Historically, we’ve recommended tagging every feature in a product as new questions arise, and every tagged feature was treated the same in Pendo. But, PMs know that not all features are equal. Some features are absolutely core to the makeup of a product, and they should be treated as such.
Core Events are intended to be the differentiating features within a product. They should be treated differently than the vast majority of tagged features in Pendo, and they require more attention and care from the product management team. We’re offering ten because we want our customers to be thoughtful about the features that matter the most. These are the ten features that will drive discussions around improving adoption and will help teams predict a customer’s future retention. Any more than ten, and are they really core events?
This is not to say that we will never introduce the ability to define more than ten core features. We are actively collecting feedback around the need to identify Core Events per customer journey, persona, or product area. But for now, we start with ten.
Core Events in practice
One of the most useful applications of Core Events is for onboarding. The first impression you make on a new user is crucial–they need to understand both how to use your product and the value it will bring them. This means highlighting the areas of your product that will best demonstrate its value, which is where these ten core features come into play.

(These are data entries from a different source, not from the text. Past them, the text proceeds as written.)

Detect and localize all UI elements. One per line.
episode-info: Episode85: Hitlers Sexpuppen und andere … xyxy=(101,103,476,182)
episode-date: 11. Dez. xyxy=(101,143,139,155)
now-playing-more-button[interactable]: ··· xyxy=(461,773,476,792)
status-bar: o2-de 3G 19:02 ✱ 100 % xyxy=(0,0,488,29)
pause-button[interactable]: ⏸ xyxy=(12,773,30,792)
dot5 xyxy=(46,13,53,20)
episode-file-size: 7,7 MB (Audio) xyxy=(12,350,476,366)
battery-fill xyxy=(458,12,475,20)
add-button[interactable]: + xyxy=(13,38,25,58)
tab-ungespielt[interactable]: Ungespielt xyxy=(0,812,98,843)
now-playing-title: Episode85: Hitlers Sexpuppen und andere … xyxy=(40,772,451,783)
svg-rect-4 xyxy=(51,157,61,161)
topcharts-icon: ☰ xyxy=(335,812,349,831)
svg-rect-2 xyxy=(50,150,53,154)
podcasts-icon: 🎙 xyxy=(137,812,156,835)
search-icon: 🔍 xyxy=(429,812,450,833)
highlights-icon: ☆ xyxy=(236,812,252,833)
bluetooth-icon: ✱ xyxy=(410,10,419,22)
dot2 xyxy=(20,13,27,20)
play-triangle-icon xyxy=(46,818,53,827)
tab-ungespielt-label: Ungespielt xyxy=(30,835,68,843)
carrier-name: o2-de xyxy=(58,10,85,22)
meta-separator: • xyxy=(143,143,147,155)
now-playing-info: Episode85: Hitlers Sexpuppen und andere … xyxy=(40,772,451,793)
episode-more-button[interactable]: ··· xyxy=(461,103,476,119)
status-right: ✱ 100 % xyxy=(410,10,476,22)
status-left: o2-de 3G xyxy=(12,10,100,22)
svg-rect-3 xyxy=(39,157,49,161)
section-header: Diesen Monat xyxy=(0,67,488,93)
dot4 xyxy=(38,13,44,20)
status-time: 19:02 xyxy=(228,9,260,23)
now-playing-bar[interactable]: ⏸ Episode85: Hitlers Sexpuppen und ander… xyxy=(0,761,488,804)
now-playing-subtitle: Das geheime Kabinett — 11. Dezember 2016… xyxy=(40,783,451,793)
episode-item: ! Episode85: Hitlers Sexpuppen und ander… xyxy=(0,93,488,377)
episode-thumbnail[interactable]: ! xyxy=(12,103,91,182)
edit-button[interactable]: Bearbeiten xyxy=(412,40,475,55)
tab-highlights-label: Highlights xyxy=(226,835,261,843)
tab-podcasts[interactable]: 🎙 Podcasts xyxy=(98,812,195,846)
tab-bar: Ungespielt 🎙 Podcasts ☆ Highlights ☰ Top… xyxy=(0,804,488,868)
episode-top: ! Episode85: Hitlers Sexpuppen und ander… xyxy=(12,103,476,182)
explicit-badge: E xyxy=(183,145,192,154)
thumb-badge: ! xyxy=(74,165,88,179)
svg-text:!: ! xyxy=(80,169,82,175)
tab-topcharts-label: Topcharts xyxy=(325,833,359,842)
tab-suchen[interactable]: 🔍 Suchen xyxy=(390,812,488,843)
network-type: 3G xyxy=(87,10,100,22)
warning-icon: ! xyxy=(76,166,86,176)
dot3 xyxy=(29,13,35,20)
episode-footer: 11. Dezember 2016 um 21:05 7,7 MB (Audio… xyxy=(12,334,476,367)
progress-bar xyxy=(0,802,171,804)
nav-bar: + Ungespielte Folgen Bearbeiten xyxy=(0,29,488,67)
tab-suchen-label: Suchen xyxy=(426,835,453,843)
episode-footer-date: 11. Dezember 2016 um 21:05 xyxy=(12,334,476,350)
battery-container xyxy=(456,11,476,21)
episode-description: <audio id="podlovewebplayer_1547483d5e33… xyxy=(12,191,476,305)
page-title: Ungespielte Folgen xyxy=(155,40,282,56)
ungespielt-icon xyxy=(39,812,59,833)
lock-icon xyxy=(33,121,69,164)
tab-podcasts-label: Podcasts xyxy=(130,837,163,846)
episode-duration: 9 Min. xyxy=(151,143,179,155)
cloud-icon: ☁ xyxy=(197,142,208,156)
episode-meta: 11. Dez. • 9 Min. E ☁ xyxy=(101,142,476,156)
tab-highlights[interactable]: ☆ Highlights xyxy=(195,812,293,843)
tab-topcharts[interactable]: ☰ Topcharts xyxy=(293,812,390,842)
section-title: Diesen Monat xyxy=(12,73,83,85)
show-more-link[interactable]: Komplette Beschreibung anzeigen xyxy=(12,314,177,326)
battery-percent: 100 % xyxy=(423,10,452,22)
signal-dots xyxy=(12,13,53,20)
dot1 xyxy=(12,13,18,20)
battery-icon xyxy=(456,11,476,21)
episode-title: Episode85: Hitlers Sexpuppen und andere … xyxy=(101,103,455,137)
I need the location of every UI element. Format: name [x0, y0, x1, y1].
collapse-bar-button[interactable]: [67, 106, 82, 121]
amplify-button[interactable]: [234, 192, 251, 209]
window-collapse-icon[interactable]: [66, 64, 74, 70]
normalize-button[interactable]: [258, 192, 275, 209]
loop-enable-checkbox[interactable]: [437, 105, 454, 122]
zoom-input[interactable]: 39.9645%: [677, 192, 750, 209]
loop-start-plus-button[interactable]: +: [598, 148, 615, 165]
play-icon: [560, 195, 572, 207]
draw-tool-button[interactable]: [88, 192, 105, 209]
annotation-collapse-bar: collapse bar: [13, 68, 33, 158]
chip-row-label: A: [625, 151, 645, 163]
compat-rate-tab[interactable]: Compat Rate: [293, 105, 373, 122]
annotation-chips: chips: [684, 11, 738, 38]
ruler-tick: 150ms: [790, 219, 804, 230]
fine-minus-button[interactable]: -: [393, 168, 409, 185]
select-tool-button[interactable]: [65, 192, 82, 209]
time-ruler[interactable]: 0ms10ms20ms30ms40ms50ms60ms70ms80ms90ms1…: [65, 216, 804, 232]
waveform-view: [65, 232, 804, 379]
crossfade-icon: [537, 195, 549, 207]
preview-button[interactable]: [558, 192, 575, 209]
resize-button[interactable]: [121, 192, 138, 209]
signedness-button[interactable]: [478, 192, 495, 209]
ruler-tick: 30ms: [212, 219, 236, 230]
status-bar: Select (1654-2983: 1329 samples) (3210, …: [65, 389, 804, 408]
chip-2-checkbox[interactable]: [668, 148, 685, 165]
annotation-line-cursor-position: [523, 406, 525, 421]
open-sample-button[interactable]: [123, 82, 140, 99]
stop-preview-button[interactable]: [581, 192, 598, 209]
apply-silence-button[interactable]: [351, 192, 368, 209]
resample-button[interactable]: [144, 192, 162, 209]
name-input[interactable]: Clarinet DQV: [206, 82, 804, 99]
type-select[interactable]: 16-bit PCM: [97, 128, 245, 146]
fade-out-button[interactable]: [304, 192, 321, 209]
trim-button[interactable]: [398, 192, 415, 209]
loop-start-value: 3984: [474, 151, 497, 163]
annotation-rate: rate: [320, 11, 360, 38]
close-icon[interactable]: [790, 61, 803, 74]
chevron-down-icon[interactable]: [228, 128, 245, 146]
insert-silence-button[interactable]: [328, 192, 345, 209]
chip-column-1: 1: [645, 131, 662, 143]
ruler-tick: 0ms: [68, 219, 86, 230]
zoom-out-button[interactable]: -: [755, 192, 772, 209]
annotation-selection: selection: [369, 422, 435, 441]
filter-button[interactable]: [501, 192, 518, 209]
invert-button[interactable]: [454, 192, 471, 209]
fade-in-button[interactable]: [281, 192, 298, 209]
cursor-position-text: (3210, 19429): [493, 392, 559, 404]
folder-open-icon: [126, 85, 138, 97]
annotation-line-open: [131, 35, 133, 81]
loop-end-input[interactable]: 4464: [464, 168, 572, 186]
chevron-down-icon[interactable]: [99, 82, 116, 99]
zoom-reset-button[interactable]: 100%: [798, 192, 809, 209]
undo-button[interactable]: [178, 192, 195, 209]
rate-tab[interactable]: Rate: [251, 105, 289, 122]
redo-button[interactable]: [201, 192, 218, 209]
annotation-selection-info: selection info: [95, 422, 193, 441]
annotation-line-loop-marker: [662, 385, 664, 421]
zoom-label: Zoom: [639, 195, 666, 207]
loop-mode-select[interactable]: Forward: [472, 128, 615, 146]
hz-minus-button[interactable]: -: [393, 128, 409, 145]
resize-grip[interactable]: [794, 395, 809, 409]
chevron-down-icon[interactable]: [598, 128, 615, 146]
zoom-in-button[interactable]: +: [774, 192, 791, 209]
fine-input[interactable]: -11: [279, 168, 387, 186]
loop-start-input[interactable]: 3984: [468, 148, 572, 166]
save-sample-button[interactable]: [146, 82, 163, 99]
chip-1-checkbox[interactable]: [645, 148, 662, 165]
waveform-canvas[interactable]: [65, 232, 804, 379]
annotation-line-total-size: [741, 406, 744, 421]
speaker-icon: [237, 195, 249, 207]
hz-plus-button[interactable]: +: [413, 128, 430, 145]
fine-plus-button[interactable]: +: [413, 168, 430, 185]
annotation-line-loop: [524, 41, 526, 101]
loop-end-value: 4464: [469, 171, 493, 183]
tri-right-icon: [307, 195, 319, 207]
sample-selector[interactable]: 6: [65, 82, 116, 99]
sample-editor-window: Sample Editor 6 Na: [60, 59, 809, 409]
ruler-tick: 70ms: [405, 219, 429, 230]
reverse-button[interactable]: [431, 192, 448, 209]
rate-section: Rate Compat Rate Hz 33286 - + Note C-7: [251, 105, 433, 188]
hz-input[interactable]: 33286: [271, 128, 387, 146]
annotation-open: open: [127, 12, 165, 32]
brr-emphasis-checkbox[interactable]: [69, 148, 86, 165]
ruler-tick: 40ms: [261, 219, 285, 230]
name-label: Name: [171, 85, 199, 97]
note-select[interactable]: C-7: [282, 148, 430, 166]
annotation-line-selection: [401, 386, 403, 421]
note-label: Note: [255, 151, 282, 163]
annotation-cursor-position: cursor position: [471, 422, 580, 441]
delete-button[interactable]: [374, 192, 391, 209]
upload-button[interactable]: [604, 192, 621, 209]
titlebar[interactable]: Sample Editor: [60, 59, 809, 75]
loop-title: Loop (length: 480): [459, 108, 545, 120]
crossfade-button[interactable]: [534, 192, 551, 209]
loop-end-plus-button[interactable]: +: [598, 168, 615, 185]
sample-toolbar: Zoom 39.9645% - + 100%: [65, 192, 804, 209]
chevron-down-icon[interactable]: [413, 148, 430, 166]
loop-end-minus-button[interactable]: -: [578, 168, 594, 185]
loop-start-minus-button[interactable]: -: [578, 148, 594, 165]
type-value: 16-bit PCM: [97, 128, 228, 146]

When designing an in-app onboarding program, you can use Core Events as your guide to determining which features to highlight in a user’s first experience with your product. A key quality of Core Events is that users who access these features have higher retention rates than your average users. So, steering new customers to features you know correlate with high retention will help ensure they find and use the most valuable areas of your product right off the bat. You can also dig into your Core Events data to uncover insights that will help you optimize onboarding even further. This includes asking questions like:
- How do different segments of users discover Core Events differently?
- Which of our Core Events takes the longest for users to find? Why?
- For our Core Event that drives the highest retention, what percentage of users discover this feature in the first 30-60-90 days? How might we improve this?
One of our customers, ShipStation, found that half of new users in their free trial experience weren’t discovering a key feature during onboarding, and were subsequently creating more support tickets than expected. With this insight, the team created a targeted in-app guide to help drive awareness and usage of this Core Event. After 45 days, the number of new users who engaged with the feature increased by 33% and average time to first use had been reduced by an entire day. This is just one example of the power of steering new users to your product’s essential features.
A look to the future
With Core Events now available in Pendo, our product team is turning its attention to other future applications of this powerful capability (while also observing how our customers are adopting this concept and collecting direct feedback). For example, I could see a world where we’ll focus on helping customers determine their Core Events through data science, or help them define personas using the Core Events as a guide.